Carbon nanotubes (CNTs) are tubular cylinders of carbon atoms forming hexagonal beehive-like structures, with each hexagon comprising six carbon atoms in which one atom is symmetrically bound to the other three atoms. They are representative new materials discovered by Iijima in 1991 [18], and their extraordinary electrical, mechanical, and thermal properties based on their unique molecular structure have instigated research worldwide. They are promising candidates as new materials for applications in a wide range of industries such as information and communication technology, electronic devices, biosensors, transistors, hydrogen storage batteries, environmental fields, energy, and medicine. Not only do they have superior properties as industrial materials, but they also have unlimited potential as biomaterials. They have a wide spectrum of biological and medical applications. Specifically, CNT-based cell culture, drug delivery systems, implants, and bone formation are rapidly developing areas of research. They are also studied as a scaffold material in regenerative medicine [19,20]. Multi-walled CNT (MWCNT)-coated titanium has been reported to show stronger cell adhesion than untreated titanium [3], and another study [20] experimentally proved the feasibility of CNTs as biomaterials in in vitro and in vivo tests. On the basis of the results of these previous studies, it was hypothesized that a CNT coating on surface-treated titanium improves biocompatibility of the implant.

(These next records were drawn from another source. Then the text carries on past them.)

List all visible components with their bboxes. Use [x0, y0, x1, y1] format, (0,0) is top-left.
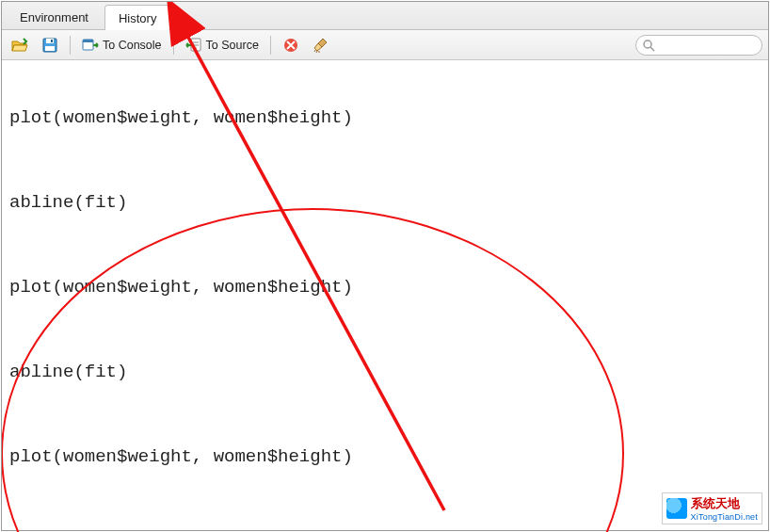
search-box[interactable] — [635, 35, 762, 56]
svg-rect-3 — [45, 46, 55, 51]
watermark-logo-icon — [666, 498, 687, 519]
tab-bar: Environment History — [2, 2, 768, 30]
to-console-label: To Console — [103, 39, 162, 52]
to-console-button[interactable]: To Console — [78, 35, 166, 56]
tab-history[interactable]: History — [104, 5, 170, 30]
search-icon — [642, 39, 655, 52]
folder-open-icon — [11, 37, 28, 54]
svg-rect-5 — [83, 40, 93, 42]
history-line[interactable]: plot(women$weight, women$height) — [9, 104, 761, 132]
to-console-icon — [82, 37, 99, 54]
clear-button[interactable] — [309, 35, 333, 56]
open-button[interactable] — [8, 35, 32, 56]
save-icon — [41, 37, 58, 54]
toolbar: To Console To Source — [2, 30, 768, 60]
to-source-icon — [185, 37, 202, 54]
separator — [173, 36, 174, 55]
watermark-url: XiTongTianDi.net — [691, 512, 758, 522]
history-line[interactable]: plot(women$weight, women$height) — [9, 443, 761, 471]
save-button[interactable] — [38, 35, 62, 56]
history-line[interactable]: plot(women$weight, women$height) — [9, 273, 761, 301]
history-pane: Environment History To Console To Source — [1, 1, 769, 531]
to-source-label: To Source — [206, 39, 259, 52]
separator — [70, 36, 71, 55]
history-content[interactable]: plot(women$weight, women$height) abline(… — [2, 60, 768, 530]
to-source-button[interactable]: To Source — [182, 35, 263, 56]
watermark-brand: 系统天地 — [691, 496, 740, 510]
history-line[interactable]: abline(fit) — [9, 527, 761, 530]
separator — [270, 36, 271, 55]
delete-button[interactable] — [279, 35, 303, 56]
search-input[interactable] — [655, 39, 756, 52]
history-line[interactable]: abline(fit) — [9, 358, 761, 386]
svg-rect-2 — [51, 40, 53, 42]
history-line[interactable]: abline(fit) — [9, 188, 761, 217]
broom-icon — [313, 37, 329, 54]
svg-point-8 — [644, 40, 651, 48]
delete-icon — [282, 37, 299, 54]
watermark: 系统天地 XiTongTianDi.net — [662, 492, 762, 524]
tab-environment[interactable]: Environment — [6, 4, 103, 29]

Therefore, in this study, the surface of pure titanium was modified by anodization, alkali treatment, and Multiwall Carbon Nanotubes (MWCNT) coating to form the biofunctional multilayer for dental and orthopedic applications. The modified surfaces of Ti were characterized by SEM, XRD, and AFM; the biocompatibility of the modified surfaces was evaluated with a cytotoxicity test using osteoblast.

2. Materials and Methods

2.1. Surface Modification

Anodizing treatment: Specimens (dimension: 10 mm × 10 mm × 2 mm) were fabricated with grade II commercially pure titanium (PT), and their surface homogeneity was ensured by polishing them with SiC paper (#400–#1000 grit), followed by an ultrasonic wash with acetone and distilled water and drying. To form nanotubes on the titanium surface, the titanium specimens were connected to a platinum plate used as the anodic metal with a DC power supply (SDP-303D, Daunanotck, Bucheon, Korea). The electrolyte was prepared by adding NH₄F (1 wt %) to 79 wt % glycerol and 20 wt % distilled water. TiO₂ nanotubes (NT) were formed by applying a voltage of 20 V for 1 h.

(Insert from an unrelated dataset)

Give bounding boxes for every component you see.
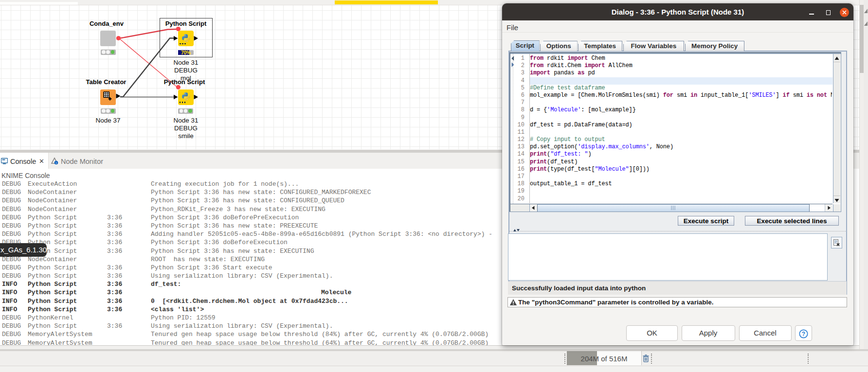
svg-text:i: i — [56, 161, 57, 164]
svg-text:?: ? — [802, 331, 805, 337]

Alkali treatment: Titanium specimens were soaked in a 5 M NaOH solution in an incubator (60 °C) for 24 h for alkali treatment, followed by a wash with distilled water and drying in the air. The surface-treated titanium specimens were then subjected to a heat treatment at 500 °C for 2 h to enhance binding between the TiO₂ nanotube column and alkali layer [4].

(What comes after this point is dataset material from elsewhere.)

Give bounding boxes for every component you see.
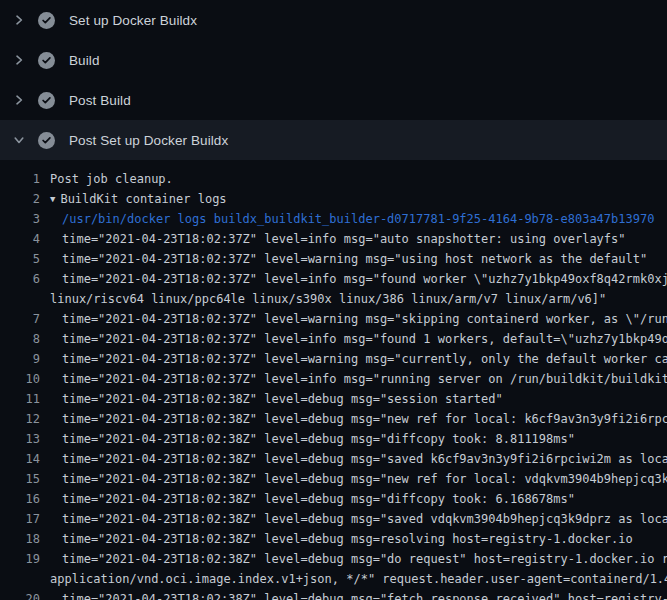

Silane treatment: Treated specimens were placed on a 120 °C hot plate and reacted with 0.25 M 3-aminopropyltriethoxysilane (APTES, Sigma Aldrich, Saint Louis, MO, USA) pH-adjusted at 3.0 with an HCl solution by dropping 150 μL APTES three times on their surface. The residual APTES was rinsed off with distilled water, and the specimens were dried on a 60 °C hot plate. They were then saline-treated to improve the adhesion between the titanium surface and CNTs.

2.2. MWCNTs Preparation

To fabricate the test specimens by introducing the carboxyl functional group (COOH) on the surface of MWCNTs (CNT Co., LTD., Yeonsu-Go, Incheon, Korea), the MWCNTs were subjected to ultrasonic treatment in a round flask containing a 60% nitric acid solution for 30 min and stirred at 120 °C for 8 h afterwards. Then the MWCNTs were rinsed to reach pH 7 and vacuum-dried at 55 °C. The prepared specimens, as described in Section 2.1, were then soaked in ethanol dispersed with MWCNT–COOH for 3 h and coated with MWCNTs. Specimens thus prepared with four different treatments were labeled as, PT (pure titanium group), PTN (TiO₂ NT), PTNA (TiO₂ NT + alkali treatment), PTNAC (TiO₂ NT + alkali treatment + MWCNTs coating group).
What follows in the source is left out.